[Material provided — start]
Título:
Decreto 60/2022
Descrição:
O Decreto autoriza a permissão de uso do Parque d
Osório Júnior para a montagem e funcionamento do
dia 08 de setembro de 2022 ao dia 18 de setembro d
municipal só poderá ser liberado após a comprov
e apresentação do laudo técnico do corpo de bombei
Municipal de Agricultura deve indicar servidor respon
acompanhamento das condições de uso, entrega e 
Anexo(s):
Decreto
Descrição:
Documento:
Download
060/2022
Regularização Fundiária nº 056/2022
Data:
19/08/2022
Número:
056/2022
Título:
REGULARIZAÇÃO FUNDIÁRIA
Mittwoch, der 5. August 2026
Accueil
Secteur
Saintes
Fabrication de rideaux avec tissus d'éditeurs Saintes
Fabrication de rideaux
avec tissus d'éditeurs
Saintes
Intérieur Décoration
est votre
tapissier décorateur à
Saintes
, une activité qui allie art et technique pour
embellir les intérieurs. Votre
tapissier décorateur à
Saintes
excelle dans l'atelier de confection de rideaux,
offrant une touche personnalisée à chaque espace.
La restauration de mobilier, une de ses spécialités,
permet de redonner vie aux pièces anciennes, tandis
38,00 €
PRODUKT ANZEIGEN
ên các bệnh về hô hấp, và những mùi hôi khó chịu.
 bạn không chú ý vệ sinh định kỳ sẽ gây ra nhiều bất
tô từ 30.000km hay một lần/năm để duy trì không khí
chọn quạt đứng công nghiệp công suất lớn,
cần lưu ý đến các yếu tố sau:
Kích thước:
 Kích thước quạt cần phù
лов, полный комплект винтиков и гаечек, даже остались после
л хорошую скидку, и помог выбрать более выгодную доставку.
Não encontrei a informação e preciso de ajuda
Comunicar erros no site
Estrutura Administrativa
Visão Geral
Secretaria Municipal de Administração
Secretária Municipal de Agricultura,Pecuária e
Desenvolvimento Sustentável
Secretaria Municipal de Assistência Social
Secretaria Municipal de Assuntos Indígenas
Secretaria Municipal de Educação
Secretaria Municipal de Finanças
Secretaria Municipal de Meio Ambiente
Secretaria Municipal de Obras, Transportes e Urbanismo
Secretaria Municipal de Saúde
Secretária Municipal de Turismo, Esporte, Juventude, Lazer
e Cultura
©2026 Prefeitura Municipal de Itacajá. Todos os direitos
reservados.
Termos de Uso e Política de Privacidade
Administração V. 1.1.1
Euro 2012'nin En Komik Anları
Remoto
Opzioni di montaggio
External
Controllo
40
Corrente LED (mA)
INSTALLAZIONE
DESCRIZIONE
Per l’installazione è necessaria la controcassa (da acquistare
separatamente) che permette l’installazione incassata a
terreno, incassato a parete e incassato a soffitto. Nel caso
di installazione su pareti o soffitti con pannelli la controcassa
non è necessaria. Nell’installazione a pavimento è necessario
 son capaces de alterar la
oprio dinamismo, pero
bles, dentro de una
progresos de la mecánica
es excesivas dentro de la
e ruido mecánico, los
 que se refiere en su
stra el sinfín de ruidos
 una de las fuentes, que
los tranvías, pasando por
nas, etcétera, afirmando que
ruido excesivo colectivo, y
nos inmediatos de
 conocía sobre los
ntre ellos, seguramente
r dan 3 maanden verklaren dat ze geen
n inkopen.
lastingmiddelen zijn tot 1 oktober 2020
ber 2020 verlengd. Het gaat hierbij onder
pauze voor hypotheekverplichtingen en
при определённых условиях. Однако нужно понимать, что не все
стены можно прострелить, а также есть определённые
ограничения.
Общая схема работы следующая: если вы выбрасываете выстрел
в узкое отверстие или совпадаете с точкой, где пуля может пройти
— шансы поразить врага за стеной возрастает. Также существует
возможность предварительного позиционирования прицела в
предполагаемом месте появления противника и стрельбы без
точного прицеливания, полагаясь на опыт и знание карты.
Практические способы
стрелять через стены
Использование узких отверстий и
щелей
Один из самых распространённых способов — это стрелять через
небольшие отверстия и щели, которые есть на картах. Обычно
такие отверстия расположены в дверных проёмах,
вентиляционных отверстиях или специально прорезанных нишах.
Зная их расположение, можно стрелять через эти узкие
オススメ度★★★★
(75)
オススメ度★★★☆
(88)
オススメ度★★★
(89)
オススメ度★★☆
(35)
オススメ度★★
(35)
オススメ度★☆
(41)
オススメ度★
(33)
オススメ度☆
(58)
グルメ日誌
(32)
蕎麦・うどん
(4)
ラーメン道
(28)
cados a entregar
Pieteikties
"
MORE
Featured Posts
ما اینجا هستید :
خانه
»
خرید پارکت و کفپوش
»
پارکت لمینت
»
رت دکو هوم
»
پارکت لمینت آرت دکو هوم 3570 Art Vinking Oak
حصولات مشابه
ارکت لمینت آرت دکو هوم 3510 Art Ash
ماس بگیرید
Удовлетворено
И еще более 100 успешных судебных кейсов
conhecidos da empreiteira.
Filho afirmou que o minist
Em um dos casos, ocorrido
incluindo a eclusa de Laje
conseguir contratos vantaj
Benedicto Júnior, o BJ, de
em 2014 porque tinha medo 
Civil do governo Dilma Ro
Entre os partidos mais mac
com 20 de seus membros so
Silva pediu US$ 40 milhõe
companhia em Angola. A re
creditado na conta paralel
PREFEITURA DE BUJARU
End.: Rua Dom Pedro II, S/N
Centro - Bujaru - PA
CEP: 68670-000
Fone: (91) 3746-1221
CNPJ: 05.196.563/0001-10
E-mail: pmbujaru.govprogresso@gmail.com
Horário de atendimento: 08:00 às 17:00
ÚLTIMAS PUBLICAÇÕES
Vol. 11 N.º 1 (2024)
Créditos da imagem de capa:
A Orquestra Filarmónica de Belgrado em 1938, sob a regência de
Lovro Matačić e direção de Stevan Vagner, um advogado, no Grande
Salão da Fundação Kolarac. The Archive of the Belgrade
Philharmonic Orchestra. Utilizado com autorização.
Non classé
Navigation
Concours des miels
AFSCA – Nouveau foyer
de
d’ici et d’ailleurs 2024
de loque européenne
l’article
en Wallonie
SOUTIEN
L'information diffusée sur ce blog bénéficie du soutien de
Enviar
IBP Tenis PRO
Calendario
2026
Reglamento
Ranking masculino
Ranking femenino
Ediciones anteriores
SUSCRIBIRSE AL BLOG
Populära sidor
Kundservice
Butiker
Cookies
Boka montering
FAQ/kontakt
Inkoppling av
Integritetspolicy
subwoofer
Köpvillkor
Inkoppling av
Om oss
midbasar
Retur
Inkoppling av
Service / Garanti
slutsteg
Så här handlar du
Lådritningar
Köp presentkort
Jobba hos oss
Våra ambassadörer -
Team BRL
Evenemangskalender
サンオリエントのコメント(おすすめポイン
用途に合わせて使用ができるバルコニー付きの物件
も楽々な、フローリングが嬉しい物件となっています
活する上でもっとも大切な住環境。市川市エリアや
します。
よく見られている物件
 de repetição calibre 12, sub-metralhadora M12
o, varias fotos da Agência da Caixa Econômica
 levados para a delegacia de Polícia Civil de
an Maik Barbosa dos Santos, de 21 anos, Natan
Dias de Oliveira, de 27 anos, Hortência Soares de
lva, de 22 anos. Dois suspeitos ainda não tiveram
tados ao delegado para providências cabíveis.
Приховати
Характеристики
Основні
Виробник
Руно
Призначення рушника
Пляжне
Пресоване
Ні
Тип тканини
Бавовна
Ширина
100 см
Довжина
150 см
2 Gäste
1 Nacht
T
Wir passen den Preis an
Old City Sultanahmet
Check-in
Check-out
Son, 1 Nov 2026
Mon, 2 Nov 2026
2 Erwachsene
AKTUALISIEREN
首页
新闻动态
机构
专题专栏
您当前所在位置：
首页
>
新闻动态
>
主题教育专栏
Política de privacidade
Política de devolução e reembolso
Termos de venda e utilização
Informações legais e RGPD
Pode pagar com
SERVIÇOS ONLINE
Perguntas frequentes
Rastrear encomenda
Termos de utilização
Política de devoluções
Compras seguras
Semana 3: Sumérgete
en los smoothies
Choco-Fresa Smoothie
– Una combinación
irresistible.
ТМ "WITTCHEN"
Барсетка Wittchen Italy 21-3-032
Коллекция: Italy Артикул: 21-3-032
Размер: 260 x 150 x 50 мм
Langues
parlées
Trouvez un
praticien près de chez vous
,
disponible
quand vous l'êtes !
[Material provided — finish]
### Your instructions
Whenever a line in the entries above includes the word "Decreto", pull that line out.

### Result of this task
Decreto 60/2022
O Decreto autoriza a permissão de uso do Parque d
Decreto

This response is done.